A reduced system is a smaller system derived in the process of analyzing a larger system. In solving for steady state probabilities of a Markov chain, generally the solution can be found by first solving a reduced system of equations which is obtained by appropriately partitioning the transition probability (or rate) matrix. Following Lal (Lal, R. 1981. A unified study of algorithms for steady state probabilities in Makov chains. Ph.D. Dissertation, Department of Operations Research and Engineering Management, School of Engineering and Applied Sciences, Southern Methodist University, Dallas, TX 75275.), a Markov chain can be categorized as standard or nonstandard depending on the location of an invertible submatrix necessary for an efficient solution in a transition probability (or rate) matrix.
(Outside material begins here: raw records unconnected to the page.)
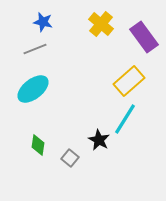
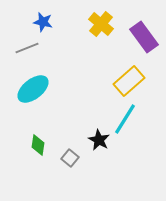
gray line: moved 8 px left, 1 px up
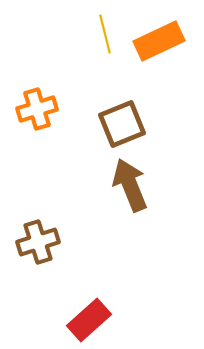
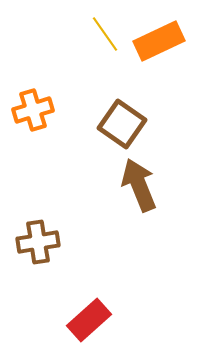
yellow line: rotated 21 degrees counterclockwise
orange cross: moved 4 px left, 1 px down
brown square: rotated 33 degrees counterclockwise
brown arrow: moved 9 px right
brown cross: rotated 9 degrees clockwise
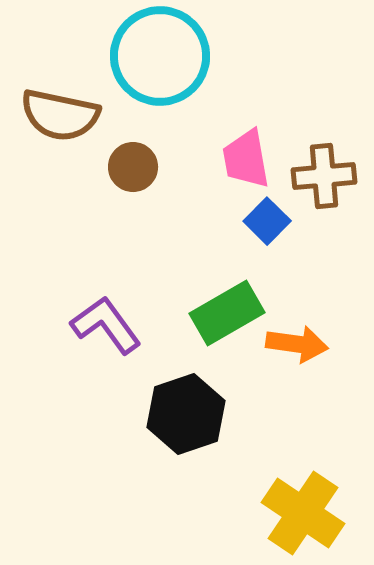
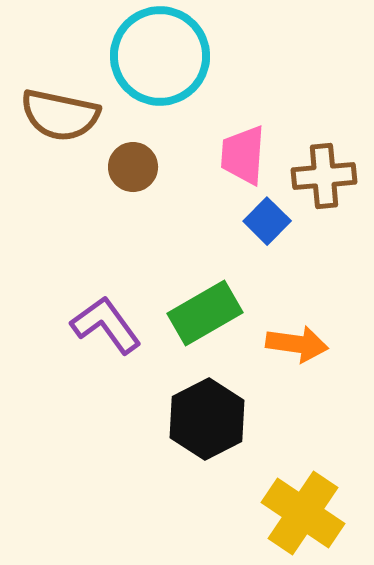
pink trapezoid: moved 3 px left, 4 px up; rotated 14 degrees clockwise
green rectangle: moved 22 px left
black hexagon: moved 21 px right, 5 px down; rotated 8 degrees counterclockwise
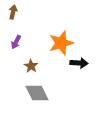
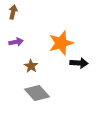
purple arrow: rotated 128 degrees counterclockwise
gray diamond: rotated 15 degrees counterclockwise
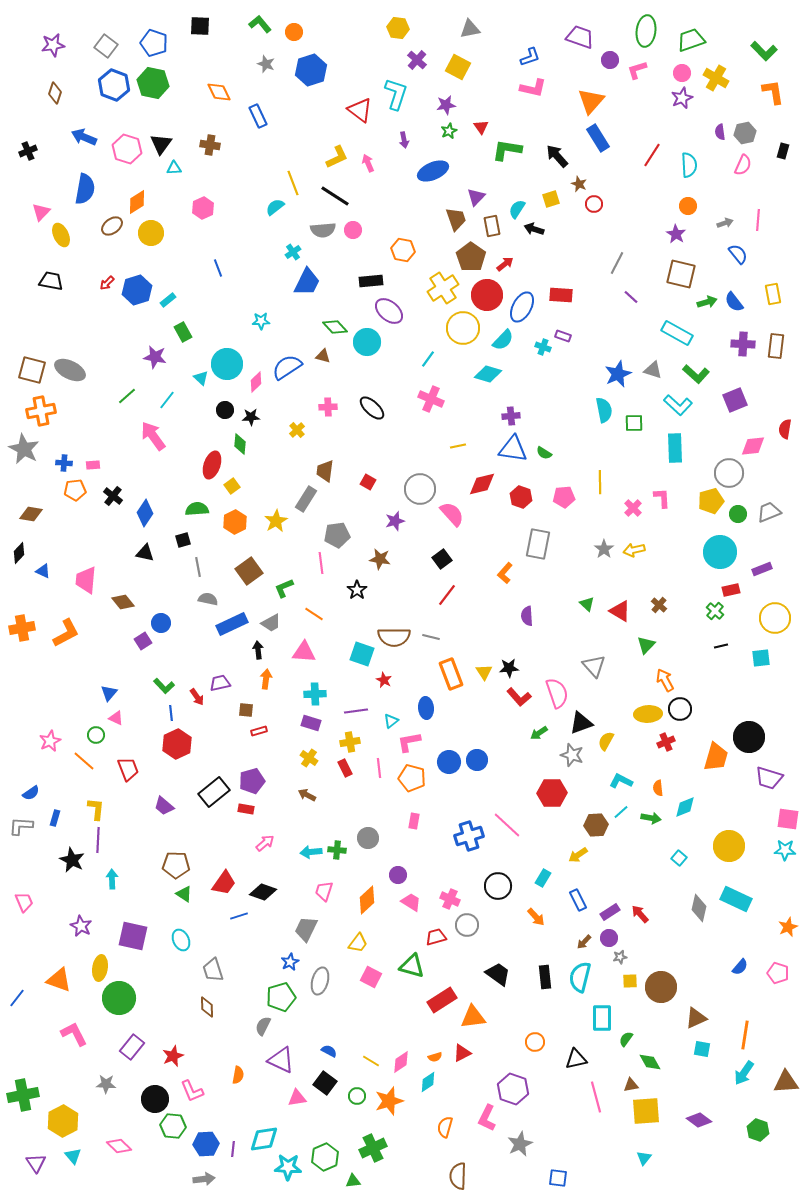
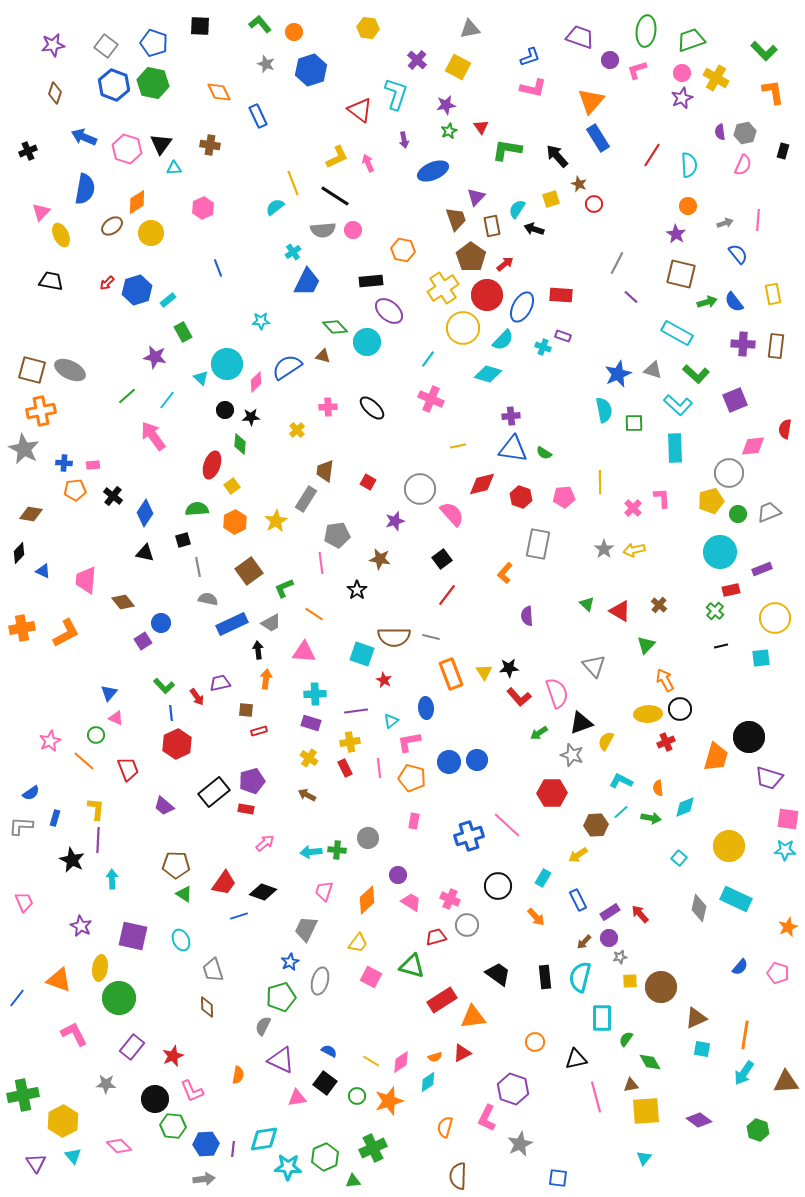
yellow hexagon at (398, 28): moved 30 px left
In this paper, algorithms for the determination of steady state probabilities are developed by using (i) a backward recursion which is efficient for standard systems and (ii) a forward recursion which is efficient for nonstandard systems. It is also shown that the backward recursion can be used for finding the first passage time distribution and its mean and variance.